His eyes twinkled. "You need to let go, Kagome," he said with a smirk. She blushed bright red and released the bowl, her hands automatically going to her cheeks to try and hide her blush. He smirked and focused his attention on the lettuce and carrots that danced in the bowl.
You know that would be funny to watch, carrots dancing...
"Well, shall we go?" Inu-yasha asked with a smile. He was in a guest's house; he didn't think it wise to make a scene in his employee's house.
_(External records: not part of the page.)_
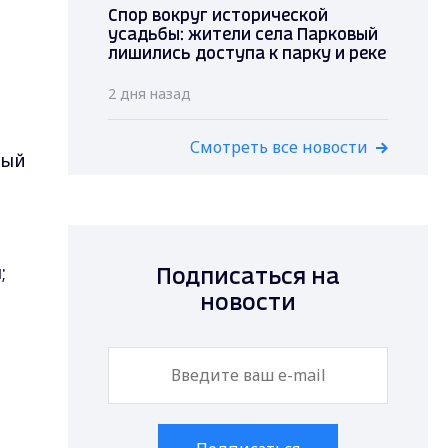
Спор вокруг исторической
усадьбы: жители села Парковый
лишились доступа к парку и реке
2 дня назад
Смотреть все новости
ный
;
Подписаться на
новости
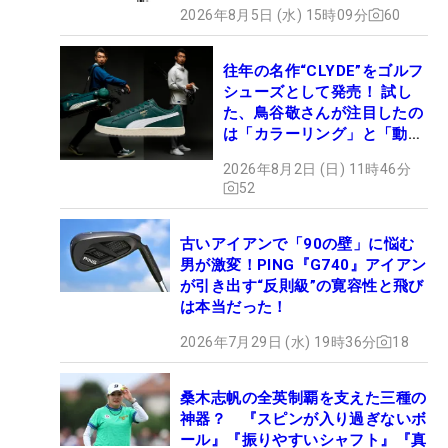
2026年8月5日 (水) 15時09分
60
往年の名作“CLYDE”をゴルフ
シューズとして発売！ 試し
た、鳥谷敬さんが注目したの
は「カラーリング」と「動き
やすさ」
2026年8月2日 (日) 11時46分
52
古いアイアンで「90の壁」に悩む
男が激変！PING『G740』アイアン
が引き出す“反則級”の寛容性と飛び
は本当だった！
2026年7月29日 (水) 19時36分
18
桑木志帆の全英制覇を支えた三種の
神器？ 『スピンが入り過ぎないボ
ール』『振りやすいシャフト』『真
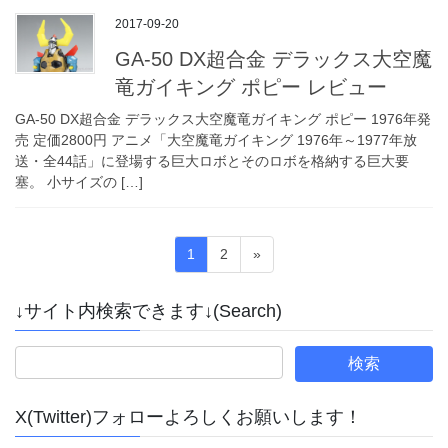
2017-09-20
GA-50 DX超合金 デラックス大空魔
竜ガイキング ポピー レビュー
GA-50 DX超合金 デラックス大空魔竜ガイキング ポピー 1976年発
売 定価2800円 アニメ「大空魔竜ガイキング 1976年～1977年放
送・全44話」に登場する巨大ロボとそのロボを格納する巨大要
塞。 小サイズの […]
投
固
固
1
2
»
稿
定
定
ペ
ペ
の
↓サイト内検索できます↓(Search)
ー
ー
ペ
ジ
ジ
ー
ジ
X(Twitter)フォローよろしくお願いします！
送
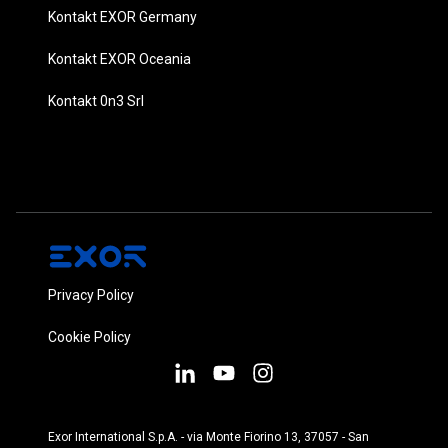
Kontakt EXOR Germany
Kontakt EXOR Oceania
Kontakt 0n3 Srl
Privacy Policy
Cookie Policy
Exor International S.p.A. - via Monte Fiorino 13, 37057 - San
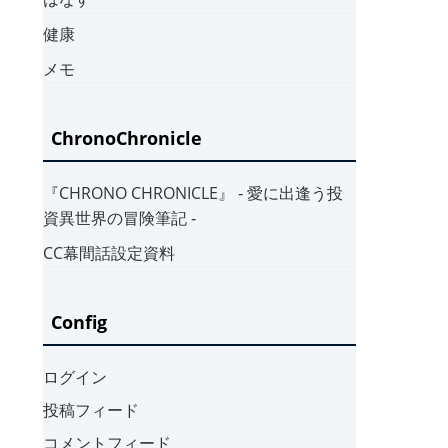
健康
メモ
ChronoChronicle
『CHRONO CHRONICLE』 ‐ 愛に出逢う投
資異世界の冒険筆記 ‐
CC幕間話設定資料
Config
ログイン
投稿フィード
コメントフィード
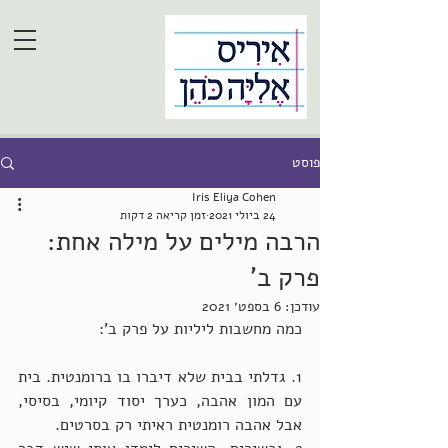
פוסט
Iris Eliya Cohen
24 ביולי 2021
זמן קריאה 2 דקות
הרבה מילים על מילה אחת:
פרק ב'
עודכן:
6 בספט׳ 2021
כמה מחשבות ליליות על פרק ב':
1. גדלתי בבית שלא דיברו בו ברומנטית. בית 
עם המון אהבה, כערך יסוד קיומי, בסיסי, 
אבל אהבה רומנטית ראיתי רק בסרטים.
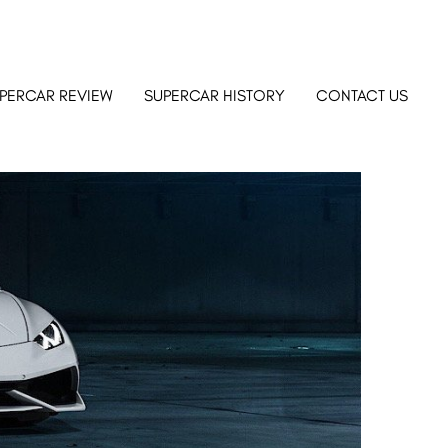
PERCAR REVIEW
SUPERCAR HISTORY
CONTACT US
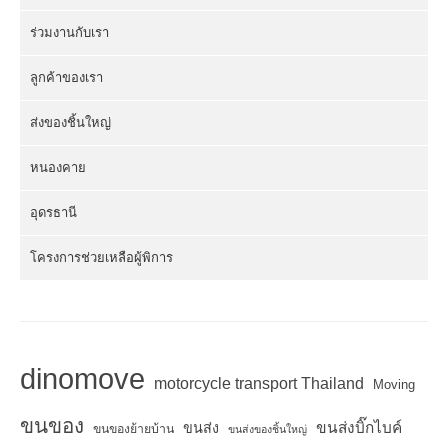
ร่วมงานกับเรา
ลูกค้าของเรา
ส่งของชิ้นใหญ่
หนองคาย
อุดรธานี
โครงการช่วยเหลือผู้พิการ
dinomove
motorcycle transport Thailand
Moving
ขนของ
ขนส่งบิ๊กไบค์
ขนส่ง
ขนของย้ายบ้าน
ขนส่งของชิ้นใหญ่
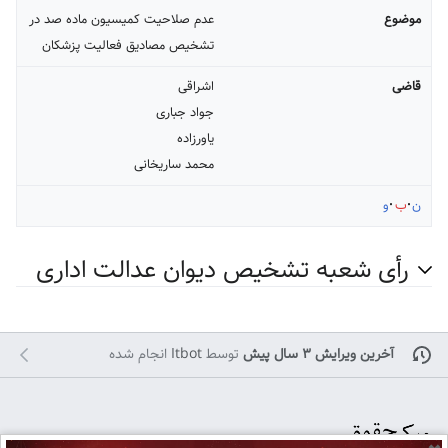
موضوع
عدم صلاحیت کمیسیون ماده صد در
تشخیص مصادیق فعالیت پزشکان
قاضی
اشراقی
جواد جباری
یاورزاده
محمد ساریخانی
ن
ب
و
رأی شعبه تشخیص دیوان عدالت اداری
آخرین ویرایش ۳ سال پیش
توسط
Itbot
انجام شده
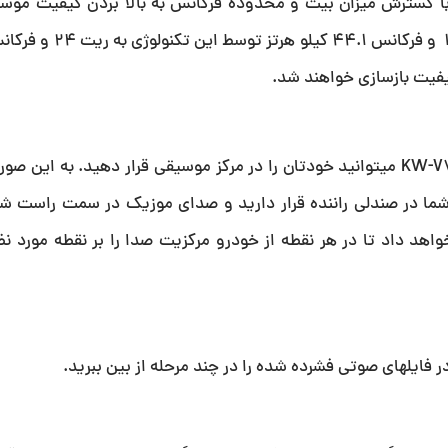
گسترش میزان بیت و محدوده فرکانس به بالا بردن کیفیت موس
یفیت بازسازی خواهند شد.
با استفاده از Time Alignment یا تراز زمانی در مدل KW-V740BTM میتوانید خودتان را در مرکز موسیقی قرار دهید.
شما در صندلی راننده قرار دارید و صدای موزیک در سمت راست شما
هد داد تا در هر نقطه از خودرو مرکزیت صدا را بر نقطه مورد نظ
ر فایلهای صوتی فشرده شده را در چند مرحله از بین ببرید.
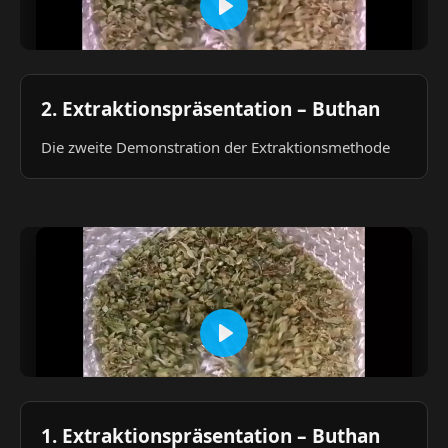
2. Extraktionspräsentation – Buthan
Die zweite Demonstration der Extraktionsmethode
1. Extraktionspräsentation – Buthan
Therefore, he was doing his best to stay on good terms with Kagome. Sure, they were having numerous rocky moments, but she was his employee as well....
"Ok," she said, slightly nervous, as if he was going to shatter and totally explode in her face.
After dinner, Sango and Miroku were doing dishes; Kohaku was walking over to his friend's house and Inu-yasha and Kagome were staring at each other across the table.
Inu-yasha tilted his head so that he was peering at Kagome through his bangs. Seeing this, Kagome slowly descended her head to her folded arms, staring at him with a dead serious look on her face. The two stared until Kagome's eye began to twitch.
Inu-yasha's lips were twitching as he tried to not smile and Kagome's eyes were twitching and starting to water when she refused to let them blink.
After a long moment until Inu-yasha smirked and Kagome blinked...
At the same time.
"I win!" they both said.
"No, I win," Inu-yasha announced as he leaned back in his chair and propped his foot up on the table.
"No, I win!" Kagome insisted harshly as she leaned forward and whacked his feet aside.
"That's a lie!" Inu-yasha said as he too leaned forward so that their faces were inches apart, both glaring angrily at the other.
"You're the one who's lying!"
"I demand a recount!"
The two stared at each other; their glares mentally making them shiver as magma gold locked with oceanic blue.
Inu-yasha slipped his shoes on, "Oi, Miroku! I'm leaving whether you're coming or not is not my concern."
"Bye then, Inu-yasha!" Came Miroku's voice. He was too busy 'helping' Sango to bother with his friend and neighbor.
He stepped out into the cold night, crossing his arms to keep as much warmth in as possible (he regretted wearing a short sleeved shirt) and walked towards his apartment.
The world was dark and the snow seemed to withhold long enough for him to become lost in his thoughts. Tonight, he had actually been civil with Kagome. And that scared him. After what had happened so long ago he had sworn never to allow himself to go astray with another woman.
But Kagome wasn't another woman. She was the same girl he'd fallen in love with during high school, and though he hated to admit it, he liked having her around.